[Record set]
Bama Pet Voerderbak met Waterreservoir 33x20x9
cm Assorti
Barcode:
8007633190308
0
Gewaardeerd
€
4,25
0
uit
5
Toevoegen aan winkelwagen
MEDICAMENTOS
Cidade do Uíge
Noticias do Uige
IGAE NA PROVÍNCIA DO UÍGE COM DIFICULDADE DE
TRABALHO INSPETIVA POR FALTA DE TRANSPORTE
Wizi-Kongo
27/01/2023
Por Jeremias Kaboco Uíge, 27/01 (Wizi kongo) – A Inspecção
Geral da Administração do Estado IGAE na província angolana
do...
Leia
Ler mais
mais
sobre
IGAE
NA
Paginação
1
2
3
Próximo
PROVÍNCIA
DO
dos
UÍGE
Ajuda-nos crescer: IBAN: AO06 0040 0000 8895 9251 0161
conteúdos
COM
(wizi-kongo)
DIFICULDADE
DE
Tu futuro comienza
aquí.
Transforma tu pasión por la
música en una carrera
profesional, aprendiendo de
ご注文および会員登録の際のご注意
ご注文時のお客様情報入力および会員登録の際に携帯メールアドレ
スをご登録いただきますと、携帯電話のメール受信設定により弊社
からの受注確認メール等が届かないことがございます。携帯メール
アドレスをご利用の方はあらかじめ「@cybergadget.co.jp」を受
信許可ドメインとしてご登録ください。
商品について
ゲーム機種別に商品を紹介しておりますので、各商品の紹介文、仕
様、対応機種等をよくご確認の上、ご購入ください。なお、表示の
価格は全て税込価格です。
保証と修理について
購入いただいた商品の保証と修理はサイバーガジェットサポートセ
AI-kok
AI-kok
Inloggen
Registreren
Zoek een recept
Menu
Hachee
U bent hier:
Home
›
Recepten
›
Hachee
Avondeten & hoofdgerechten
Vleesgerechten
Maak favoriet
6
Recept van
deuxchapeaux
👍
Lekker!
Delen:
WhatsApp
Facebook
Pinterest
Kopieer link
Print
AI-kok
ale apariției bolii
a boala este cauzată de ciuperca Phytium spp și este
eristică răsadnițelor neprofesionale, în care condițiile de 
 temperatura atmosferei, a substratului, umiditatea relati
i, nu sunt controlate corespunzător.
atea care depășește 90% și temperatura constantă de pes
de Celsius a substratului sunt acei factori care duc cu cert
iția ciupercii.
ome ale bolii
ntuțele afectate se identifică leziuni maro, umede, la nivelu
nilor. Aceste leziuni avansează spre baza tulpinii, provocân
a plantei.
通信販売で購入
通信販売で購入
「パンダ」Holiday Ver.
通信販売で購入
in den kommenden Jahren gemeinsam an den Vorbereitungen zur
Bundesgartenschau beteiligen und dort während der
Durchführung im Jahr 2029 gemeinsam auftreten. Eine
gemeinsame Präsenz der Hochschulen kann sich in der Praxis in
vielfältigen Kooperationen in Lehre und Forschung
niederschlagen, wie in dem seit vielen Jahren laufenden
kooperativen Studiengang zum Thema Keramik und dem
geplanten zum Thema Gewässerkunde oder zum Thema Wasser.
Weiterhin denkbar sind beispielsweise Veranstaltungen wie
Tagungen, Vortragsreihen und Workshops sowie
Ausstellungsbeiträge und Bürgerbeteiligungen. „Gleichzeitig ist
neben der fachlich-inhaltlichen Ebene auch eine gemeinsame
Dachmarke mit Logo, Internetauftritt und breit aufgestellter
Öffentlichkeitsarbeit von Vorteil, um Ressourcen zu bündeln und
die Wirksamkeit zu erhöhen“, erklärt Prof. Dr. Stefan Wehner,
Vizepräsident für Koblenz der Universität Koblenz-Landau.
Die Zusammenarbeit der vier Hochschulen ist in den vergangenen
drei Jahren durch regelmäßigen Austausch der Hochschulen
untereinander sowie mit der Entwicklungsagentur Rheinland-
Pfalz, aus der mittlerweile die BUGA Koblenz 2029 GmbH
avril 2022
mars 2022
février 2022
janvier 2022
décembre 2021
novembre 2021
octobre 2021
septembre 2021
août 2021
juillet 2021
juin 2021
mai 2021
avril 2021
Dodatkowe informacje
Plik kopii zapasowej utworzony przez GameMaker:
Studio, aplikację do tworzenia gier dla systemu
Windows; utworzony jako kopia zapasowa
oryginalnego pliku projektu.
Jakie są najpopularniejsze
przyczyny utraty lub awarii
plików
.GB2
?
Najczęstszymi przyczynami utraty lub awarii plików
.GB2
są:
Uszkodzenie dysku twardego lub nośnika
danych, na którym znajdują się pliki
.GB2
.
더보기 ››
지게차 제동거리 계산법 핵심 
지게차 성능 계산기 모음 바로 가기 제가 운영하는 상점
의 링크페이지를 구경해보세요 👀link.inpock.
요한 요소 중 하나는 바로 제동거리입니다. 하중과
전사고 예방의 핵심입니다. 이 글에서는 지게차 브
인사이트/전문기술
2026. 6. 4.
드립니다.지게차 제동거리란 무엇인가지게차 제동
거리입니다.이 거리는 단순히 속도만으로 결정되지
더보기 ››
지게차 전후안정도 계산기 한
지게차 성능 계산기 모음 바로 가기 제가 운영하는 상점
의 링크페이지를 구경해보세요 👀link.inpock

[Assignment]
The answer should consist only of the lines from the one containing "전사고 예방의 핵심입니다. 이 글에서는 지게차 브" through the last line of the data, given again exactly.

[Answer section]
전사고 예방의 핵심입니다. 이 글에서는 지게차 브
인사이트/전문기술
2026. 6. 4.
드립니다.지게차 제동거리란 무엇인가지게차 제동
거리입니다.이 거리는 단순히 속도만으로 결정되지
더보기 ››
지게차 전후안정도 계산기 한
지게차 성능 계산기 모음 바로 가기 제가 운영하는 상점
의 링크페이지를 구경해보세요 👀link.inpock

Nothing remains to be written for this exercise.